Could you repeat the records below exactly as written?

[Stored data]
──────────────────────────────

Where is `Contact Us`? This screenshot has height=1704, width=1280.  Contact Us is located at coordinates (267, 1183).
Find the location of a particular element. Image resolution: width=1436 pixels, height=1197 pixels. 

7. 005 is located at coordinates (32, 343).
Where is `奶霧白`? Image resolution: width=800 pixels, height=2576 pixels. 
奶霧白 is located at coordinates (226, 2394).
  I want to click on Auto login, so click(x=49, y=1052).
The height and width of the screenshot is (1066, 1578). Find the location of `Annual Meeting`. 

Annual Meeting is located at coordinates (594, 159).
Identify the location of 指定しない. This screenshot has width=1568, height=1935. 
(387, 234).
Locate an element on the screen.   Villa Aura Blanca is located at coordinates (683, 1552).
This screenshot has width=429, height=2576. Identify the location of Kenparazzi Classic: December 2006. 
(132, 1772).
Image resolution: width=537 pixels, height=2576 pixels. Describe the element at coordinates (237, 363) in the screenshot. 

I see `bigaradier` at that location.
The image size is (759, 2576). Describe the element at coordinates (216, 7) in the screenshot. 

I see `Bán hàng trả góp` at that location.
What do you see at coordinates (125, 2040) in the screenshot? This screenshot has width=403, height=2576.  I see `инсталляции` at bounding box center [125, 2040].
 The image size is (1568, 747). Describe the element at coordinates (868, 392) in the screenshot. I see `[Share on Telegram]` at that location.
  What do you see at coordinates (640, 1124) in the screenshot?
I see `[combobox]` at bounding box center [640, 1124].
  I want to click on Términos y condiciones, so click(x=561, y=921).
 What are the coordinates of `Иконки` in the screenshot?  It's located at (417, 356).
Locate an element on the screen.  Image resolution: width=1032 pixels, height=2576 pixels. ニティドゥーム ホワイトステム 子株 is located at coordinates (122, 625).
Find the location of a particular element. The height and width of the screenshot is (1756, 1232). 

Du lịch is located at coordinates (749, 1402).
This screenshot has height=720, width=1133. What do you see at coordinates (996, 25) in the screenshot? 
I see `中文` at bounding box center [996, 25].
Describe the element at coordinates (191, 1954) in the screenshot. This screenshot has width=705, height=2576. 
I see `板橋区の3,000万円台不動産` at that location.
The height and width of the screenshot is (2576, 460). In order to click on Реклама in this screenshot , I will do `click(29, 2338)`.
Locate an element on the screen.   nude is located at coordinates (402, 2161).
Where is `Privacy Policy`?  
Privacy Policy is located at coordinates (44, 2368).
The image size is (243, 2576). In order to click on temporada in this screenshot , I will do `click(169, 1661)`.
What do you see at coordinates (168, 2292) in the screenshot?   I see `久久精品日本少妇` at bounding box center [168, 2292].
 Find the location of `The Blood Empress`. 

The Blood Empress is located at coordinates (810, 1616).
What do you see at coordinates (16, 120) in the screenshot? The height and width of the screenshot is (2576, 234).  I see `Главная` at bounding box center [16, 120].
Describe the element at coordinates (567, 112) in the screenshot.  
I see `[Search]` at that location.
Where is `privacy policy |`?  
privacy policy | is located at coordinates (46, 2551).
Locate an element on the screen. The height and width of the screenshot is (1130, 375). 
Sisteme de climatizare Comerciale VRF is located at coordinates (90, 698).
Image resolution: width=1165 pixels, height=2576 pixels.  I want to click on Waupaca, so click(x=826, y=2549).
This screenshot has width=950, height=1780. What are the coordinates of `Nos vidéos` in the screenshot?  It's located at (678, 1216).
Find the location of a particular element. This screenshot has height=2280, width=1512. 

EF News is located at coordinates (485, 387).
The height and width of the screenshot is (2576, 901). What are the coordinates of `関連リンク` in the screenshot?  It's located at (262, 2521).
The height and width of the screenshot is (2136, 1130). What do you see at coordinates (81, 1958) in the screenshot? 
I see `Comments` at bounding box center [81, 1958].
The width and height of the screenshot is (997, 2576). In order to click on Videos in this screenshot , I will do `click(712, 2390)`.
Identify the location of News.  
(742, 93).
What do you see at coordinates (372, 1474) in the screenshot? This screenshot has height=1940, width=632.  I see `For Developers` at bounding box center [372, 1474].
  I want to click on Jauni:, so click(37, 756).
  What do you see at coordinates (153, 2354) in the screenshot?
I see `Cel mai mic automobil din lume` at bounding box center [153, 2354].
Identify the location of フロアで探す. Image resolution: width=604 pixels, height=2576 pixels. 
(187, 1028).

──────────────────────────────

### YOUR RESPONSE
Where is `Contact Us`? This screenshot has height=1704, width=1280.  Contact Us is located at coordinates (267, 1183).
Find the location of a particular element. Image resolution: width=1436 pixels, height=1197 pixels. 

7. 005 is located at coordinates (32, 343).
Where is `奶霧白`? Image resolution: width=800 pixels, height=2576 pixels. 
奶霧白 is located at coordinates (226, 2394).
  I want to click on Auto login, so click(x=49, y=1052).
The height and width of the screenshot is (1066, 1578). Find the location of `Annual Meeting`. 

Annual Meeting is located at coordinates (594, 159).
Identify the location of 指定しない. This screenshot has width=1568, height=1935. 
(387, 234).
Locate an element on the screen.   Villa Aura Blanca is located at coordinates (683, 1552).
This screenshot has width=429, height=2576. Identify the location of Kenparazzi Classic: December 2006. 
(132, 1772).
Image resolution: width=537 pixels, height=2576 pixels. Describe the element at coordinates (237, 363) in the screenshot. 

I see `bigaradier` at that location.
The image size is (759, 2576). Describe the element at coordinates (216, 7) in the screenshot. 

I see `Bán hàng trả góp` at that location.
What do you see at coordinates (125, 2040) in the screenshot? This screenshot has width=403, height=2576.  I see `инсталляции` at bounding box center [125, 2040].
 The image size is (1568, 747). Describe the element at coordinates (868, 392) in the screenshot. I see `[Share on Telegram]` at that location.
  What do you see at coordinates (640, 1124) in the screenshot?
I see `[combobox]` at bounding box center [640, 1124].
  I want to click on Términos y condiciones, so click(x=561, y=921).
 What are the coordinates of `Иконки` in the screenshot?  It's located at (417, 356).
Locate an element on the screen.  Image resolution: width=1032 pixels, height=2576 pixels. ニティドゥーム ホワイトステム 子株 is located at coordinates (122, 625).
Find the location of a particular element. The height and width of the screenshot is (1756, 1232). 

Du lịch is located at coordinates (749, 1402).
This screenshot has height=720, width=1133. What do you see at coordinates (996, 25) in the screenshot? 
I see `中文` at bounding box center [996, 25].
Describe the element at coordinates (191, 1954) in the screenshot. This screenshot has width=705, height=2576. 
I see `板橋区の3,000万円台不動産` at that location.
The height and width of the screenshot is (2576, 460). In order to click on Реклама in this screenshot , I will do `click(29, 2338)`.
Locate an element on the screen.   nude is located at coordinates (402, 2161).
Where is `Privacy Policy`?  
Privacy Policy is located at coordinates (44, 2368).
The image size is (243, 2576). In order to click on temporada in this screenshot , I will do `click(169, 1661)`.
What do you see at coordinates (168, 2292) in the screenshot?   I see `久久精品日本少妇` at bounding box center [168, 2292].
 Find the location of `The Blood Empress`. 

The Blood Empress is located at coordinates (810, 1616).
What do you see at coordinates (16, 120) in the screenshot? The height and width of the screenshot is (2576, 234).  I see `Главная` at bounding box center [16, 120].
Describe the element at coordinates (567, 112) in the screenshot.  
I see `[Search]` at that location.
Where is `privacy policy |`?  
privacy policy | is located at coordinates (46, 2551).
Locate an element on the screen. The height and width of the screenshot is (1130, 375). 
Sisteme de climatizare Comerciale VRF is located at coordinates (90, 698).
Image resolution: width=1165 pixels, height=2576 pixels.  I want to click on Waupaca, so click(x=826, y=2549).
This screenshot has width=950, height=1780. What are the coordinates of `Nos vidéos` in the screenshot?  It's located at (678, 1216).
Find the location of a particular element. This screenshot has height=2280, width=1512. 

EF News is located at coordinates (485, 387).
The height and width of the screenshot is (2576, 901). What are the coordinates of `関連リンク` in the screenshot?  It's located at (262, 2521).
The height and width of the screenshot is (2136, 1130). What do you see at coordinates (81, 1958) in the screenshot? 
I see `Comments` at bounding box center [81, 1958].
The width and height of the screenshot is (997, 2576). In order to click on Videos in this screenshot , I will do `click(712, 2390)`.
Identify the location of News.  
(742, 93).
What do you see at coordinates (372, 1474) in the screenshot? This screenshot has height=1940, width=632.  I see `For Developers` at bounding box center [372, 1474].
  I want to click on Jauni:, so click(37, 756).
  What do you see at coordinates (153, 2354) in the screenshot?
I see `Cel mai mic automobil din lume` at bounding box center [153, 2354].
Identify the location of フロアで探す. Image resolution: width=604 pixels, height=2576 pixels. 
(187, 1028).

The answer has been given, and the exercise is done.